Sometimes, all that's needed is a helping hand. So allow Penhaligon's Aficionados to be of service.
Care for a cup of ‘scandal water’?
It goes without saying that we are partial to a good cup of tea here at Penhaligon’s. But where did the British obsession with tea begin? We invited the founder of the Rare Tea Company, Henrietta Lovell, to enlighten us over a pot of Earl Grey. (Mind you don’t burn the leaves, dear.)
Good afternoon, Henrietta. Tell us, when did tea come to Britain? How was it enjoyed in the past?
Tea came to Britain at the end of the 17th century, and to begin with, it was purely the preserve of the aristocracy. It was expensive, more precious than brandy, Champagne, or pretty much anything else you had in your house, so was often kept under lock and key.
Because it was so prized, tea-making was carried out extremely carefully, to an exact leaf/water ratio and brewing temperature. An over-brewed cup simply wouldn’t do!

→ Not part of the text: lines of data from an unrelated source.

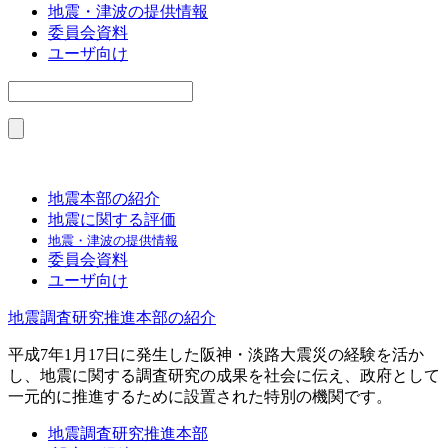
地震・津波の提供情報
委員会資料
ユーザ向け
地震本部の紹介
地震に関する評価
地震・津波の提供情報
委員会資料
ユーザ向け
地震調査研究推進本部の紹介
平成7年1月17日に発生した阪神・淡路大震災の経験を活か
し、地震に関する調査研究の成果を社会に伝え、政府として
一元的に推進するために設置された特別の機関です。
地震調査研究推進本部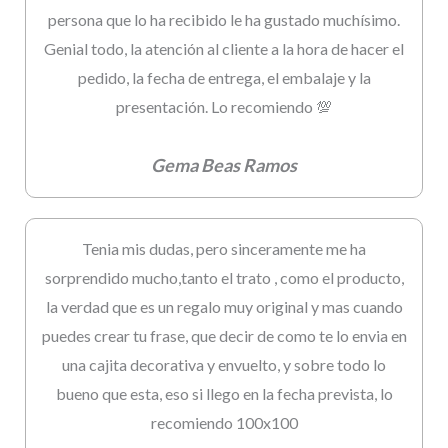
persona que lo ha recibido le ha gustado muchísimo.
Genial todo, la atención al cliente a la hora de hacer el
pedido, la fecha de entrega, el embalaje y la
presentación. Lo recomiendo 💯
Gema Beas Ramos
Tenia mis dudas, pero sinceramente me ha
sorprendido mucho,tanto el trato , como el producto,
la verdad que es un regalo muy original y mas cuando
puedes crear tu frase, que decir de como te lo envia en
una cajita decorativa y envuelto, y sobre todo lo
bueno que esta, eso si llego en la fecha prevista, lo
recomiendo 100x100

Your selection of teas would have signified your good taste and standing in society. You might even have had a bespoke blend made to show loyalty to a particular shop.
How marvellous. And when did those without royal blood begin to partake?

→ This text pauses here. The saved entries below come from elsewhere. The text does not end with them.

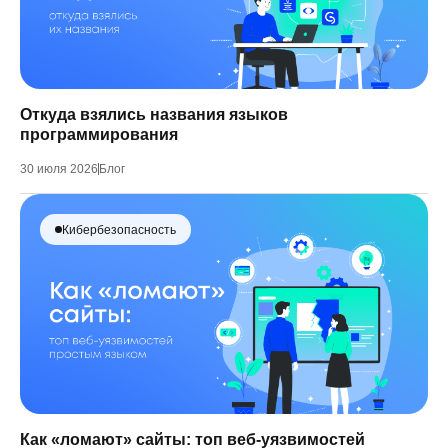
Откуда взялись названия языков
программирования
30 июля 2026
Блог
Кибербезопасность
Как «ломают» сайты: топ веб-уязвимостей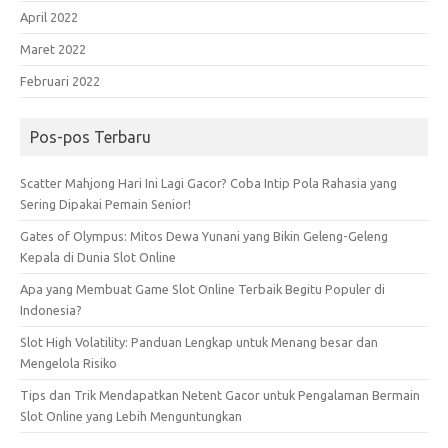
April 2022
Maret 2022
Februari 2022
Pos-pos Terbaru
Scatter Mahjong Hari Ini Lagi Gacor? Coba Intip Pola Rahasia yang
Sering Dipakai Pemain Senior!
Gates of Olympus: Mitos Dewa Yunani yang Bikin Geleng-Geleng
Kepala di Dunia Slot Online
Apa yang Membuat Game Slot Online Terbaik Begitu Populer di
Indonesia?
Slot High Volatility: Panduan Lengkap untuk Menang besar dan
Mengelola Risiko
Tips dan Trik Mendapatkan Netent Gacor untuk Pengalaman Bermain
Slot Online yang Lebih Menguntungkan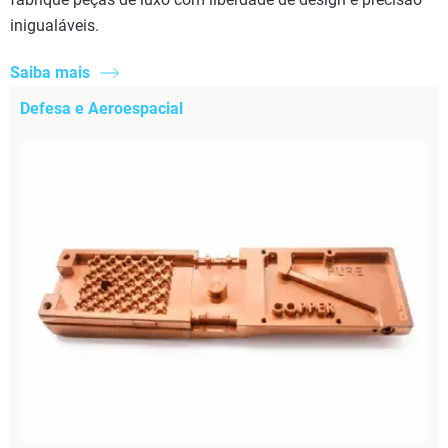
inigualáveis.
Saiba mais
Defesa e Aeroespacial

Indeed. Gradually, tea did become more affordable. Everyone would buy the best they could afford, be it cheaper, darker tea that required the addition of milk to counteract the bitterness, or the very best that money could buy. The household’s best tea would be kept for special occasions, like a wedding, or a visit from the vicar.
Was it around this time that afternoon tea was established?
Not quite as we know it today, in the formal sense of cake stands and cucumber sandwiches. That kind of afternoon tea came later, in the 1970s, in places like The Ritz.
In the 18th century, you would drink tea in the afternoon to tide yourself over until dinner time at eight o’clock – the servants ate at six, hence the wait. You might have a little bite to eat with your tea, but nothing too elaborate.
It was around this time that tea got the nickname ‘scandal water’, because everyone would sit around gossiping as they sipped. Taking part in this ritual was another way to signify your wealth, demonstrating to your peers that you had leisure time.
So when did tea in England change from a refined luxury to an everyday staple?
During the Second World War. You’ve got U-boats all around the country, Germany’s trying to starve the British out, and the government has to take over the supply of goods. You can no longer go to the grocer and buy your beautiful tea – now, it’s standard issue government tea, and even that’s strictly rationed.
After the war, supermarkets came along, stealing trade from local grocers. This put pressure on tea producers to make an even cheaper product, and that’s how we ended up with builder’s tea, with its flat, industrial flavour.
And now we’ve come full circle.
Exactly. High-quality tea has come back into fashion, with every good hotel and restaurant now boasting an impressive tea list. This resurgence has happened in the last 10 years, and I like to think we’ve had something to do with that!